TDMA with GPS sync: NV3

When you think to develop some like NV2 with GPS sync (NV3)?

One competitor, using atheros chipset, already do that.

If I do not have any hope to see that on the future, I’m forced to slowly move the AP to other competitors tecnologies.

Other competitors interface and CPE sucks, but 120 client on same AP and with frequency reusing…

Yes. Subscribe to the issue

I hope on one plublic reply.

I know 2 and a third trying to do. The first is expensive and we use it only for business. But the second with the now better interface is affordable and we start to use it.

I’m try some Changium but at the end I’m forced to put one RB951 for the lack of features…

what? ..where is that jewel?

Do not be excessively entusiast, the routing feature sucks, is only good to do Layer 2 link between backhaul and CPE, for have a good Layer 3, as I’m wont from MikroTik, you MUST use one RouterBoard at the end…

The trick are on the using GPS for sync all AP.
On this way you can also reuse frequencies, have more prerformant TDMA, and unbalance rx/tx.

+1

Most time there is an additional Device at the customer site. For residentials we have a box with telephony/DECT included which does all the tasks. Companies usually connect their own firewall. So we dont need advanced features at the customers site.
These software based tdma (airmax/nv2) protocols suffer from cpu speed. The faster the wireless cards/rates are the more work has to be done by the cpu. As standard 802.11 protocol is handled by the wireless chipset we will see nv2/3 cant keep up with the packet rate the chipsets produce. One competitor announced special additional chips to handle the load.
I guess MT has to invest in HW-Design or it will fall short handling the speeds 802.11ac produces.
I see SXT SA gets >250MBit/s on a 40MHz Channel with plain .ac. Doing additional TDMA processing with the 720MHz atheros cpu may be too much to assemble the packets just in time for the next timeslot.

If I understand well ..gps sync means accurate time sync, so radios can send/receive in sync (eventually unbalanced ..say .. 30/70%).

But.. what if I have a single board with 4 radio onboard each one driving its sector ..I wonder it wouldn’t need any ‘time sync’ to drive its 4 onboard radio..

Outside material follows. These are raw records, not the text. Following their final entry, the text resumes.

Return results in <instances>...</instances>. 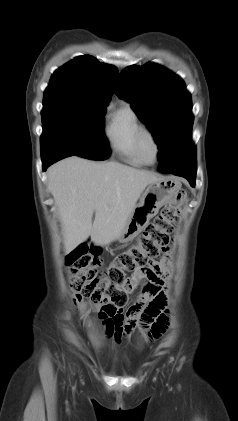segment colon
<instances>
[{
    "instance_id": "5ec220e1",
    "label": "colon",
    "mask_w": 238,
    "mask_h": 421,
    "mask_svg": "<svg viewBox=\"0 0 238 421\" xmlns=\"http://www.w3.org/2000/svg\"><path fill=\"white\" fill-rule=\"evenodd\" d=\"M186 197V190L179 191L137 241L106 267H102L95 247L80 245L68 255L71 288L77 299L85 297L101 305L100 317L104 322H109L114 311L126 304L127 293L134 288L132 274L148 267L167 250Z\"/></svg>"
}]
</instances>
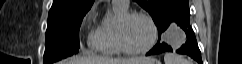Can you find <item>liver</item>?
Wrapping results in <instances>:
<instances>
[{"instance_id": "liver-1", "label": "liver", "mask_w": 242, "mask_h": 64, "mask_svg": "<svg viewBox=\"0 0 242 64\" xmlns=\"http://www.w3.org/2000/svg\"><path fill=\"white\" fill-rule=\"evenodd\" d=\"M149 62V58L138 57L130 59H112L100 57H73L61 61L59 64H142Z\"/></svg>"}]
</instances>
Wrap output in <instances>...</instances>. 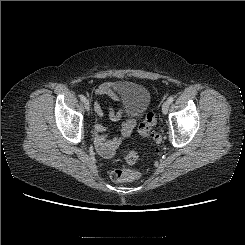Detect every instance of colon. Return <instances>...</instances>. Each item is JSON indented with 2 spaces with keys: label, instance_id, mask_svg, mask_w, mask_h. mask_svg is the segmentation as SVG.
<instances>
[{
  "label": "colon",
  "instance_id": "colon-1",
  "mask_svg": "<svg viewBox=\"0 0 245 245\" xmlns=\"http://www.w3.org/2000/svg\"><path fill=\"white\" fill-rule=\"evenodd\" d=\"M156 124V118L153 113H148L145 119L139 124L138 132L143 137L152 139L155 142L160 141V136L153 131ZM125 159L128 163L133 164L138 160V153L135 150H127ZM140 173L126 168L115 169L111 173V179L115 182H131L138 180Z\"/></svg>",
  "mask_w": 245,
  "mask_h": 245
}]
</instances>
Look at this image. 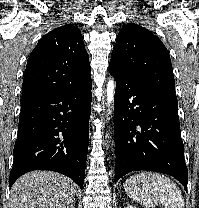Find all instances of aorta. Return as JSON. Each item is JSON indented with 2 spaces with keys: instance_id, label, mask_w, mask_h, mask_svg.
<instances>
[{
  "instance_id": "aorta-1",
  "label": "aorta",
  "mask_w": 199,
  "mask_h": 208,
  "mask_svg": "<svg viewBox=\"0 0 199 208\" xmlns=\"http://www.w3.org/2000/svg\"><path fill=\"white\" fill-rule=\"evenodd\" d=\"M114 93H115V81L113 78H110L107 83V88H106V97H107L108 107H111V105L114 101ZM109 111H110V109H109Z\"/></svg>"
}]
</instances>
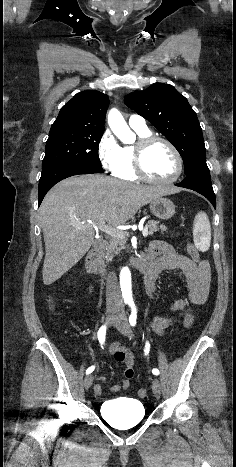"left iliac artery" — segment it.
Returning <instances> with one entry per match:
<instances>
[{
	"label": "left iliac artery",
	"mask_w": 236,
	"mask_h": 467,
	"mask_svg": "<svg viewBox=\"0 0 236 467\" xmlns=\"http://www.w3.org/2000/svg\"><path fill=\"white\" fill-rule=\"evenodd\" d=\"M129 306L131 307V314L129 316V323H130L131 326H135L136 325V319H137V309H136V306H135L134 302H130ZM144 351H145V355H147L149 353V351H150L149 342H146ZM152 373L154 375H158L159 370L155 368V369L152 370Z\"/></svg>",
	"instance_id": "left-iliac-artery-1"
}]
</instances>
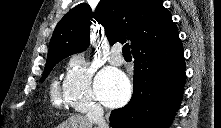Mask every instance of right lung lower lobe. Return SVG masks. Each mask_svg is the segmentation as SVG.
I'll return each instance as SVG.
<instances>
[{"instance_id":"right-lung-lower-lobe-1","label":"right lung lower lobe","mask_w":221,"mask_h":128,"mask_svg":"<svg viewBox=\"0 0 221 128\" xmlns=\"http://www.w3.org/2000/svg\"><path fill=\"white\" fill-rule=\"evenodd\" d=\"M134 88L129 103L110 115L113 128H167L181 104L185 75L182 42L177 36L168 45L137 49Z\"/></svg>"}]
</instances>
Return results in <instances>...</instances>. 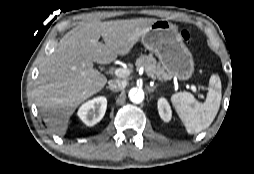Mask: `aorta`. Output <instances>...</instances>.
I'll use <instances>...</instances> for the list:
<instances>
[{
	"label": "aorta",
	"mask_w": 254,
	"mask_h": 174,
	"mask_svg": "<svg viewBox=\"0 0 254 174\" xmlns=\"http://www.w3.org/2000/svg\"><path fill=\"white\" fill-rule=\"evenodd\" d=\"M128 96L131 102L139 104L144 100V91L142 89L132 88Z\"/></svg>",
	"instance_id": "obj_1"
}]
</instances>
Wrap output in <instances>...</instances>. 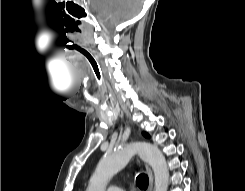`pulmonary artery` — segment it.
<instances>
[{"label":"pulmonary artery","instance_id":"e3ab8cb5","mask_svg":"<svg viewBox=\"0 0 245 191\" xmlns=\"http://www.w3.org/2000/svg\"><path fill=\"white\" fill-rule=\"evenodd\" d=\"M107 191H124L122 188L116 186V185H110L108 188H107Z\"/></svg>","mask_w":245,"mask_h":191}]
</instances>
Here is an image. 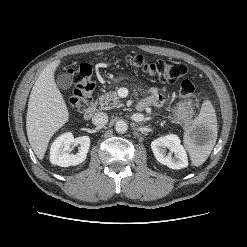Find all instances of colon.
Segmentation results:
<instances>
[{
    "instance_id": "5ec220e1",
    "label": "colon",
    "mask_w": 247,
    "mask_h": 247,
    "mask_svg": "<svg viewBox=\"0 0 247 247\" xmlns=\"http://www.w3.org/2000/svg\"><path fill=\"white\" fill-rule=\"evenodd\" d=\"M125 63L134 72L157 78L159 80L174 83L187 73L185 64L172 60H159L147 62L142 56H127ZM75 88L69 97V104L72 108L82 111L90 102L94 90L92 81V69L89 64L83 63L69 70ZM194 84L185 79L180 84V95L187 99H194Z\"/></svg>"
}]
</instances>
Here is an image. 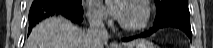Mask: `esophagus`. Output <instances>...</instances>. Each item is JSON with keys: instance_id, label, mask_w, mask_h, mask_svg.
<instances>
[{"instance_id": "esophagus-1", "label": "esophagus", "mask_w": 213, "mask_h": 48, "mask_svg": "<svg viewBox=\"0 0 213 48\" xmlns=\"http://www.w3.org/2000/svg\"><path fill=\"white\" fill-rule=\"evenodd\" d=\"M111 47L112 48H117V44L116 43H111Z\"/></svg>"}]
</instances>
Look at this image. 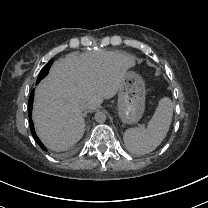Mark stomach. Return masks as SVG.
Here are the masks:
<instances>
[{"label":"stomach","instance_id":"0dacf381","mask_svg":"<svg viewBox=\"0 0 208 208\" xmlns=\"http://www.w3.org/2000/svg\"><path fill=\"white\" fill-rule=\"evenodd\" d=\"M116 112L126 125H136L145 112V86L136 73H128L119 89Z\"/></svg>","mask_w":208,"mask_h":208}]
</instances>
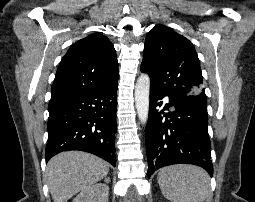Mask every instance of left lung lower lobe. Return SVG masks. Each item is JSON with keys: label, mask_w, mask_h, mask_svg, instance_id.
Segmentation results:
<instances>
[{"label": "left lung lower lobe", "mask_w": 255, "mask_h": 202, "mask_svg": "<svg viewBox=\"0 0 255 202\" xmlns=\"http://www.w3.org/2000/svg\"><path fill=\"white\" fill-rule=\"evenodd\" d=\"M165 96L169 103L162 110L157 109ZM172 106L175 111L164 112ZM146 149L149 177L161 167L178 163L200 166L212 176L207 104L150 87Z\"/></svg>", "instance_id": "1"}]
</instances>
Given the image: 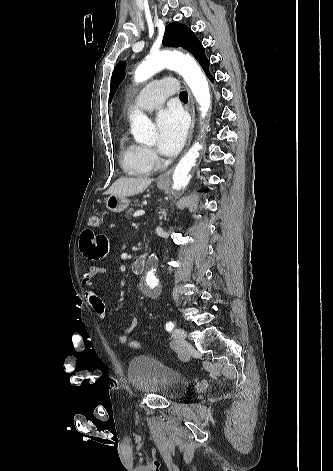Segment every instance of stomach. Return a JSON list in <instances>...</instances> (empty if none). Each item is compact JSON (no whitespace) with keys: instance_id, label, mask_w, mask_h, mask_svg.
<instances>
[{"instance_id":"stomach-1","label":"stomach","mask_w":333,"mask_h":471,"mask_svg":"<svg viewBox=\"0 0 333 471\" xmlns=\"http://www.w3.org/2000/svg\"><path fill=\"white\" fill-rule=\"evenodd\" d=\"M168 184L158 183L157 187L161 190L165 189ZM130 200L126 196L109 195L106 200V208L113 213H120L129 206Z\"/></svg>"}]
</instances>
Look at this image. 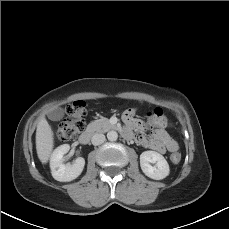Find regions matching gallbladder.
Masks as SVG:
<instances>
[{
	"label": "gallbladder",
	"mask_w": 229,
	"mask_h": 229,
	"mask_svg": "<svg viewBox=\"0 0 229 229\" xmlns=\"http://www.w3.org/2000/svg\"><path fill=\"white\" fill-rule=\"evenodd\" d=\"M49 118L51 120H54V121H57V120H60L63 118L64 116V109L62 108H56L54 110H52L50 113H49Z\"/></svg>",
	"instance_id": "bac80fb5"
}]
</instances>
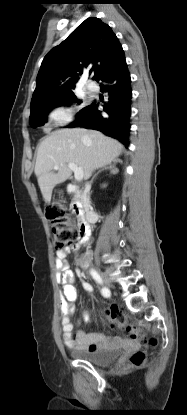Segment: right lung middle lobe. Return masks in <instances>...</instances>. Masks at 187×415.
Masks as SVG:
<instances>
[{"label": "right lung middle lobe", "instance_id": "dd1d6c3e", "mask_svg": "<svg viewBox=\"0 0 187 415\" xmlns=\"http://www.w3.org/2000/svg\"><path fill=\"white\" fill-rule=\"evenodd\" d=\"M70 101L77 102L78 104L81 103V101L76 98L75 94L71 92L65 95L59 102L43 105L41 107L31 110V114L29 117L30 125L33 128L44 125L46 123L47 114L53 108L61 106V105H69Z\"/></svg>", "mask_w": 187, "mask_h": 415}]
</instances>
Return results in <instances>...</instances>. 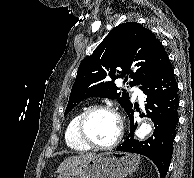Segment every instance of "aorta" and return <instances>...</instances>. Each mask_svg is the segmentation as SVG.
<instances>
[{
    "mask_svg": "<svg viewBox=\"0 0 194 178\" xmlns=\"http://www.w3.org/2000/svg\"><path fill=\"white\" fill-rule=\"evenodd\" d=\"M152 128L147 123H142L141 126L136 130V136L140 139H143L151 132Z\"/></svg>",
    "mask_w": 194,
    "mask_h": 178,
    "instance_id": "aorta-1",
    "label": "aorta"
}]
</instances>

Surely I’m wrong, but please tell me why :smiley:

GPS sync is more accurate than NTP sync…

my bad, I’m a big idiot :laughing:
Every radio talk to ANOTHER ..and they need to be in perfect time sync.. (holiday need.. sorry) :smiley:

I think this is the easy way to use the same channel on the same tower, no gps sync, just software sync, MT guys is this possible?

And the other tower? GPS sync syncronize all tower…

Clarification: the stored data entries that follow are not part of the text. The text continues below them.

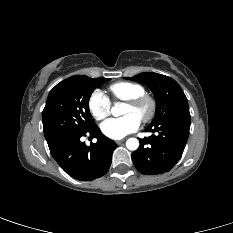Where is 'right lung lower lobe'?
<instances>
[{"instance_id": "98d812e1", "label": "right lung lower lobe", "mask_w": 233, "mask_h": 233, "mask_svg": "<svg viewBox=\"0 0 233 233\" xmlns=\"http://www.w3.org/2000/svg\"><path fill=\"white\" fill-rule=\"evenodd\" d=\"M91 135L96 143L87 146L81 137ZM50 152L61 168L70 176L86 181L105 175L111 165L117 144L104 136L97 125L86 132L60 136L48 142Z\"/></svg>"}]
</instances>
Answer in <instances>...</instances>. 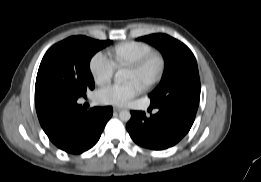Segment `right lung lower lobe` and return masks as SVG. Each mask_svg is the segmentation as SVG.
<instances>
[{"instance_id":"98d812e1","label":"right lung lower lobe","mask_w":261,"mask_h":182,"mask_svg":"<svg viewBox=\"0 0 261 182\" xmlns=\"http://www.w3.org/2000/svg\"><path fill=\"white\" fill-rule=\"evenodd\" d=\"M36 111L49 139L58 148L72 154L93 147L113 113L110 106L86 111L77 101L63 99L38 105Z\"/></svg>"}]
</instances>
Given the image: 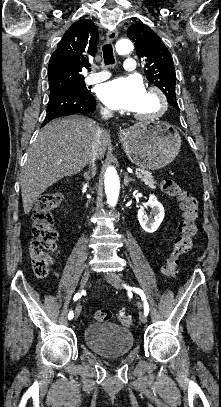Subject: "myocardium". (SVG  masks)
I'll list each match as a JSON object with an SVG mask.
<instances>
[{
    "mask_svg": "<svg viewBox=\"0 0 221 407\" xmlns=\"http://www.w3.org/2000/svg\"><path fill=\"white\" fill-rule=\"evenodd\" d=\"M146 91L156 97L158 102V109L151 114L135 113L134 117L142 121H151L162 117L165 114L168 107V101L165 93L163 92L162 89L154 85L147 87Z\"/></svg>",
    "mask_w": 221,
    "mask_h": 407,
    "instance_id": "obj_1",
    "label": "myocardium"
}]
</instances>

Uan is megl che nient :slight_smile:

Mikrotik, now it´s time to get the GPS sync working!
When?
How?

Yes, it will be nice have APs in the sync for transmit. But this can be done without GPS. We need to have the same time on all towers but this time do not must be in sync with world time (UTC). And this is work for PTPv2 protocol (precise time protocol - IEEE1588).
If you have infrastructure where the towers have uplinks builded on the fiber Ethernet or full duplex radios, then can be very precisely synchronized the APs without GPS. PTPv2 protocol is capable with normal hardware a microsecond precision which probably is sufficient (with network cards and Ethernet switches with PTPv2 hardware support then is precision about 20 nanoseconds).
So we can have (gor example) one CCR1036 in the region, it have links to the towers (fiber, metalic, full duplex radios) and it runs as grandmaster clock for this region (PTPv2 server), the APs synchronize as PTPv2 clients to the master’s time. This CCR can be synchronized with normal NTP. It is not important, that CCR do not have exactly correct world time but the APs with PTPv2 supports will have the same time as master.
Ofcourse, if the towers uplinks use normal half duplex wifi links then PTPv2 will not be more precise that NTP.

So Mikrotik, please take look on the software PTPv2 implementation for unixes: http://ptpd.sourceforge.net/ :slight_smile:

It is much simpler to put GPS into the AP. Providing an exact ether sync to all APs every component on the path (switch, wireless bridge, …) has to be part of the sync solution.